▸ **The task**: Identify each line in the records below that contains the word "seguía", and copy it.

▸ **Exercise data**:
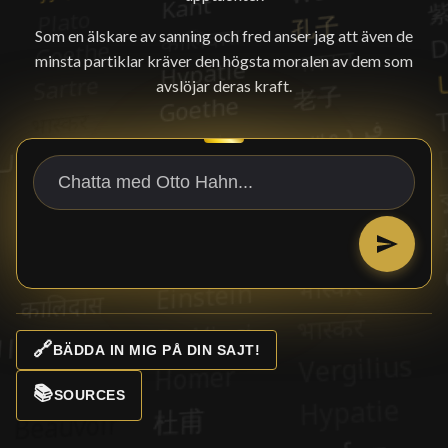
Som en älskare av sanning och fred anser jag att även de
minsta partiklar kräver den högsta moralen av dem som
avslöjar deras kraft.
🔗
BÄDDA IN MIG PÅ DIN SAJT!
📚
SOURCES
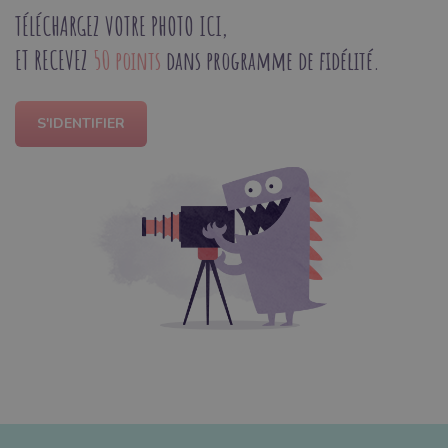
TÉLÉCHARGEZ VOTRE PHOTO ICI,
ET RECEVEZ
50 points
dans programme de fidélité.
S'IDENTIFIER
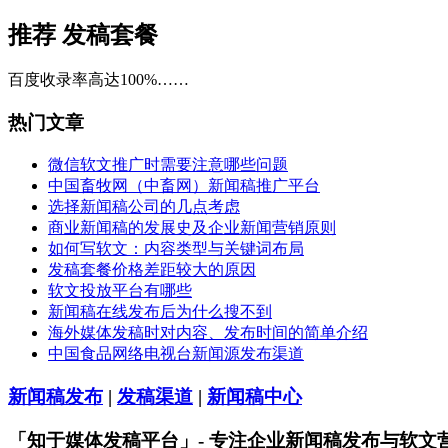
推荐
发稿套餐
百度收录率高达100%……
热门文章
微信软文推广时需要注意哪些问题
中国畜牧网（中畜网）新闻稿推广平台
选择新闻稿公司的几点考虑
商业新闻稿的发展史及企业新闻营销原则
如何写软文：内容类型与关键词布局
发稿套餐价格差距较大的原因
软文投放平台有哪些
新闻稿在线发布后为什么搜不到
海外媒体发稿时对内容、发布时间的简单介绍
中国食品网络电视台新闻源发布渠道
新闻稿发布
|
发稿渠道
|
新闻稿中心
「知于媒体发稿平台」- 专注企业新闻稿发布与软文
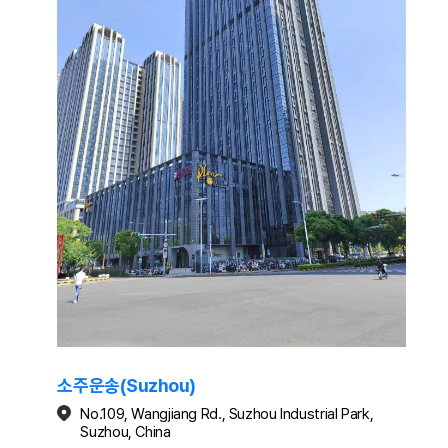
소주운송(Suzhou)
No.109, Wangjiang Rd., Suzhou Industrial Park,
Suzhou, China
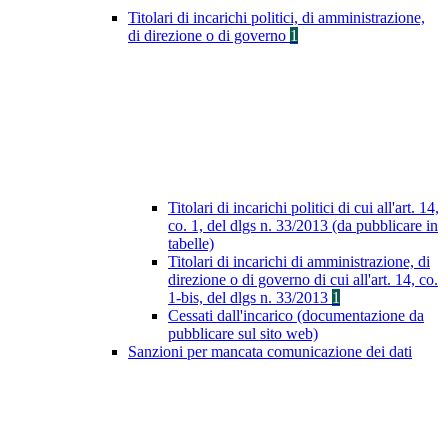
Titolari di incarichi politici, di amministrazione,
di direzione o di governo
1
Titolari di incarichi politici di cui all'art. 14,
co. 1, del dlgs n. 33/2013 (da pubblicare in
tabelle)
Titolari di incarichi di amministrazione, di
direzione o di governo di cui all'art. 14, co.
1-bis, del dlgs n. 33/2013
1
Cessati dall'incarico (documentazione da
pubblicare sul sito web)
Sanzioni per mancata comunicazione dei dati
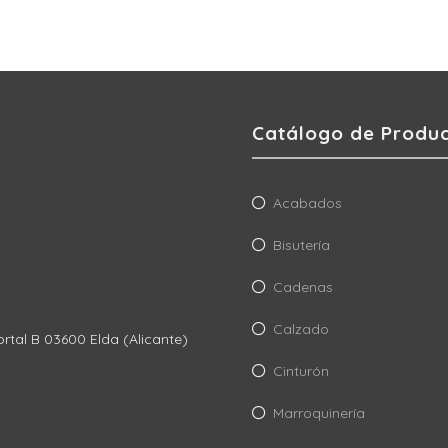
Catálogo de Produ
Acabados
Bisutería
Cadenas
Calzado
ortal B 03600 Elda (Alicante)
Cinturón
Marroquinería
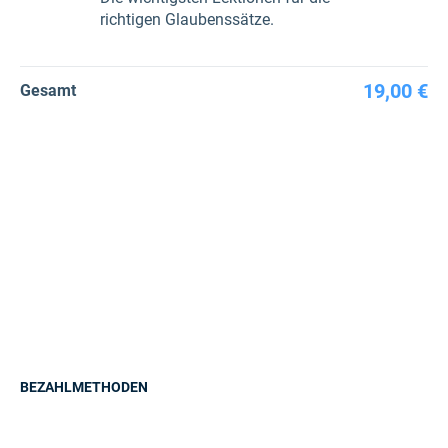
richtigen Glaubenssätze.
19,00 €
Gesamt
BEZAHLMETHODEN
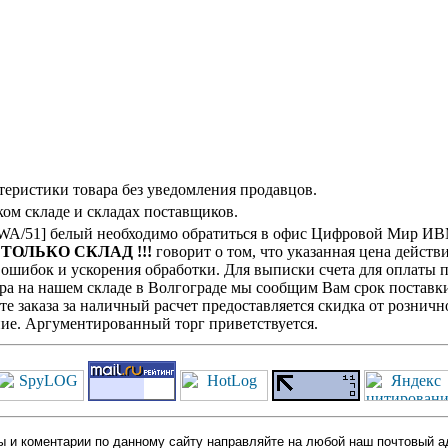
теристики товара без уведомления продавцов.
ом складе и складах поставщиков.
46WA/51] белый необходимо обратиться в офис Цифровой Мир ИВ
! ТОЛЬКО СКЛАД !!!
говорит о том, что указанная цена действ
ошибок и ускорения обработки. Для выписки счета для оплаты п
ра на нашем складе в Волгограде мы сообщим Вам срок поставки
е заказа за наличный расчет предоставляется скидка от розничн
ие. Аргументированный торг приветствуется.
 и коментарии по данному сайту направляйте на любой наш почтовый а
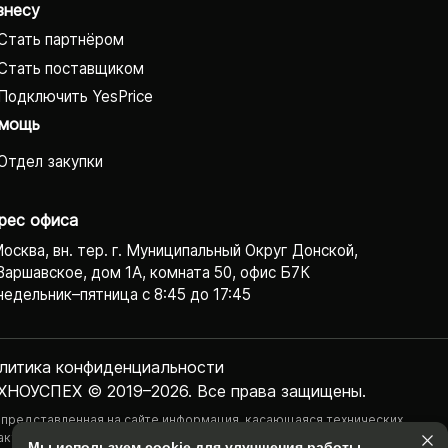
знесу
Стать партнёром
Стать поставщиком
Подключить YesPrice
мощь
Отдел закупки
рес офиса
Москва, вн. тер. г. Муниципальный Округ Донской,
Варшавское, дом 1А, комната 50, офис Б7К
едельник–пятница с 8:45 до 17:45
литика конфиденциаль­ности
ХНОУСПЕХ © 2019–2026. Все права защищены.
 представленная на сайте информация, касающаяся технических
актеристик, наличия на складе, стоимости товаров, носит
Мы используем cookie для улучшения работы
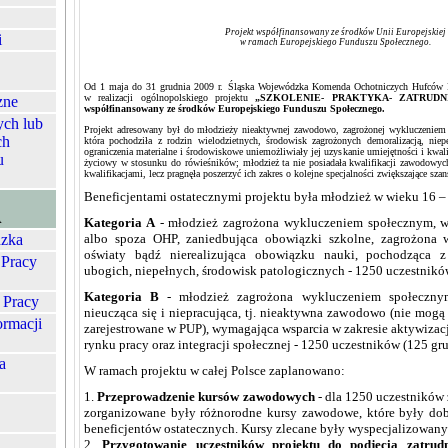
Projekt współfinansowany ze środków Unii Europejskiej
i
w ramach Europejskiego Funduszu Społecznego.
Od 1 maja do 31 grudnia 2009 r. Śląska Wojewódzka Komenda Ochotniczych Hufców P
w realizacji ogólnopolskiego projektu
„SZKOLENIE- PRAKTYKA- ZATRUDNI
zne
współfinansowany ze środków Europejskiego Funduszu Społecznego.
ych lub
Projekt adresowany był do młodzieży nieaktywnej zawodowo, zagrożonej wykluczeniem
ch
która pochodziła z rodzin wielodzietnych, środowisk zagrożonych demoralizacją, niepe
ograniczenia materialne i środowiskowe uniemożliwiały jej uzyskanie umiejętności i kwali
u
życiowy w stosunku do rówieśników; młodzież ta nie posiadała kwalifikacji zawodowy
kwalifikacjami, lecz pragnęła poszerzyć ich zakres o kolejne specjalności zwiększające szan
Beneficjentami ostatecznymi projektu była młodzież w wieku 16 – 
A
Kategoria A
- młodzież zagrożona wykluczeniem społecznym, w
zka
albo spoza OHP, zaniedbująca obowiązki szkolne, zagrożona 
oświaty bądź nierealizująca obowiązku nauki, pochodząca z 
 Pracy
ubogich, niepełnych, środowisk patologicznych - 1250 uczestnikó
Kategoria B
- młodzież zagrożona wykluczeniem społeczny
 Pracy
nieucząca się i niepracująca, tj. nieaktywna zawodowo (nie mogą
ormacji
zarejestrowane w PUP), wymagająca wsparcia w zakresie aktywizac
rynku pracy oraz integracji społecznej - 1250 uczestników (125 gr
a
W ramach projektu w całej Polsce zaplanowano:
1.
Przeprowadzenie kursów zawodowych
- dla 1250 uczestników 
zorganizowane były różnorodne kursy zawodowe, które były dob
beneficjentów ostatecznych. Kursy zlecane były wyspecjalizowa
2.
Przygotowanie uczestników projektu do podj
ę
cia zatrud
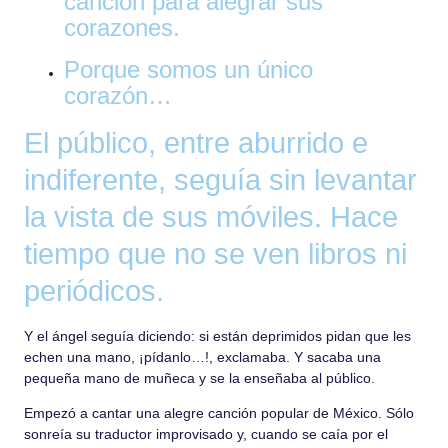
canción para alegrar sus
corazones.
Porque somos un único
corazón…
El público, entre aburrido e
indiferente, seguía sin levantar
la vista de sus móviles. Hace
tiempo que no se ven libros ni
periódicos.
Y el ángel seguía diciendo: si están deprimidos pidan que les
echen una mano, ¡pídanlo…!, exclamaba. Y sacaba una
pequeña mano de muñeca y se la enseñaba al público.
Empezó a cantar una alegre canción popular de México. Sólo
sonreía su traductor improvisado y, cuando se caía por el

▸ **Exercise result**:
indiferente, seguía sin levantar
Y el ángel seguía diciendo: si están deprimidos pidan que les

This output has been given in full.